#### [Problem]
Output the data once more, exactly as given.

Dataset entries
# # # # #

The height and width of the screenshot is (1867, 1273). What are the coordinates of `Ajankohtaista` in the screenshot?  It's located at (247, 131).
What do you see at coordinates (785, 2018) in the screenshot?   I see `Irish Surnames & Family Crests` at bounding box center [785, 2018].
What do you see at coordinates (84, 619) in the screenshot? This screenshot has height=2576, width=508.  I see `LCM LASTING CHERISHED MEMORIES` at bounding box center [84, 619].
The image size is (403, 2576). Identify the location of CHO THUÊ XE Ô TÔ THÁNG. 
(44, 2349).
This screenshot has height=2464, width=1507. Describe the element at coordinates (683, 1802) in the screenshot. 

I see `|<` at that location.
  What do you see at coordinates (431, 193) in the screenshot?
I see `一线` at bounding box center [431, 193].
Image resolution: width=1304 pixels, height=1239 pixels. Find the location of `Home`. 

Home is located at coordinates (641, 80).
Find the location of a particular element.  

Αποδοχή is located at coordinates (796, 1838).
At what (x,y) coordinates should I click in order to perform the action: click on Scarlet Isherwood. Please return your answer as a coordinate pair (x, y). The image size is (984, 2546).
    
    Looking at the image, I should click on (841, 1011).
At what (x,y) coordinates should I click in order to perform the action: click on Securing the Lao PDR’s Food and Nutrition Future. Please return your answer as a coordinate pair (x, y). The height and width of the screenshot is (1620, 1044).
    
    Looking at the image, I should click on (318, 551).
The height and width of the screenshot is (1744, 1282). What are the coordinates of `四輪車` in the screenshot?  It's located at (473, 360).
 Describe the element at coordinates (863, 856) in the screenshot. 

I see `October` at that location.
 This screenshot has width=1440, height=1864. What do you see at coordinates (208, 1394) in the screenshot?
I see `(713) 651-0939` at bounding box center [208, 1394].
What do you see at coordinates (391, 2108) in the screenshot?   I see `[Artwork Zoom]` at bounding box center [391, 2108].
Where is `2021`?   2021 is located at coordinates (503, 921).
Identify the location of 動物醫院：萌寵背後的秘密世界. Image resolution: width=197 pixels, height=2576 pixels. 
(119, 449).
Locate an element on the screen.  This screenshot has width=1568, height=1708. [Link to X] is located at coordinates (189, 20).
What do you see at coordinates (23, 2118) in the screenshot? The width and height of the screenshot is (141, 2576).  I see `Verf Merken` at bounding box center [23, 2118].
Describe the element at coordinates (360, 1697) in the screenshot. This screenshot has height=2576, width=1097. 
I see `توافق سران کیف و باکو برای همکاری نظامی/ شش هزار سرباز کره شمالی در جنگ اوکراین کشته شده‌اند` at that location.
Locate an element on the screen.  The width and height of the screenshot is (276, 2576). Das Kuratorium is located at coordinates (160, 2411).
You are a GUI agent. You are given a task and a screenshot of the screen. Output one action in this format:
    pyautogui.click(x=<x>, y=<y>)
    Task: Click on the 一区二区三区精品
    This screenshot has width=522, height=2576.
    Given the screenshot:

# # # # #

#### [Answer]
The height and width of the screenshot is (1867, 1273). What are the coordinates of `Ajankohtaista` in the screenshot?  It's located at (247, 131).
What do you see at coordinates (785, 2018) in the screenshot?   I see `Irish Surnames & Family Crests` at bounding box center [785, 2018].
What do you see at coordinates (84, 619) in the screenshot? This screenshot has height=2576, width=508.  I see `LCM LASTING CHERISHED MEMORIES` at bounding box center [84, 619].
The image size is (403, 2576). Identify the location of CHO THUÊ XE Ô TÔ THÁNG. 
(44, 2349).
This screenshot has height=2464, width=1507. Describe the element at coordinates (683, 1802) in the screenshot. 

I see `|<` at that location.
  What do you see at coordinates (431, 193) in the screenshot?
I see `一线` at bounding box center [431, 193].
Image resolution: width=1304 pixels, height=1239 pixels. Find the location of `Home`. 

Home is located at coordinates (641, 80).
Find the location of a particular element.  

Αποδοχή is located at coordinates (796, 1838).
At what (x,y) coordinates should I click in order to perform the action: click on Scarlet Isherwood. Please return your answer as a coordinate pair (x, y). The image size is (984, 2546).
    
    Looking at the image, I should click on (841, 1011).
At what (x,y) coordinates should I click in order to perform the action: click on Securing the Lao PDR’s Food and Nutrition Future. Please return your answer as a coordinate pair (x, y). The height and width of the screenshot is (1620, 1044).
    
    Looking at the image, I should click on (318, 551).
The height and width of the screenshot is (1744, 1282). What are the coordinates of `四輪車` in the screenshot?  It's located at (473, 360).
 Describe the element at coordinates (863, 856) in the screenshot. 

I see `October` at that location.
 This screenshot has width=1440, height=1864. What do you see at coordinates (208, 1394) in the screenshot?
I see `(713) 651-0939` at bounding box center [208, 1394].
What do you see at coordinates (391, 2108) in the screenshot?   I see `[Artwork Zoom]` at bounding box center [391, 2108].
Where is `2021`?   2021 is located at coordinates (503, 921).
Identify the location of 動物醫院：萌寵背後的秘密世界. Image resolution: width=197 pixels, height=2576 pixels. 
(119, 449).
Locate an element on the screen.  This screenshot has width=1568, height=1708. [Link to X] is located at coordinates (189, 20).
What do you see at coordinates (23, 2118) in the screenshot? The width and height of the screenshot is (141, 2576).  I see `Verf Merken` at bounding box center [23, 2118].
Describe the element at coordinates (360, 1697) in the screenshot. This screenshot has height=2576, width=1097. 
I see `توافق سران کیف و باکو برای همکاری نظامی/ شش هزار سرباز کره شمالی در جنگ اوکراین کشته شده‌اند` at that location.
Locate an element on the screen.  The width and height of the screenshot is (276, 2576). Das Kuratorium is located at coordinates (160, 2411).
You are a GUI agent. You are given a task and a screenshot of the screen. Output one action in this format:
    pyautogui.click(x=<x>, y=<y>)
    Task: Click on the 一区二区三区精品
    This screenshot has width=522, height=2576.
    Given the screenshot:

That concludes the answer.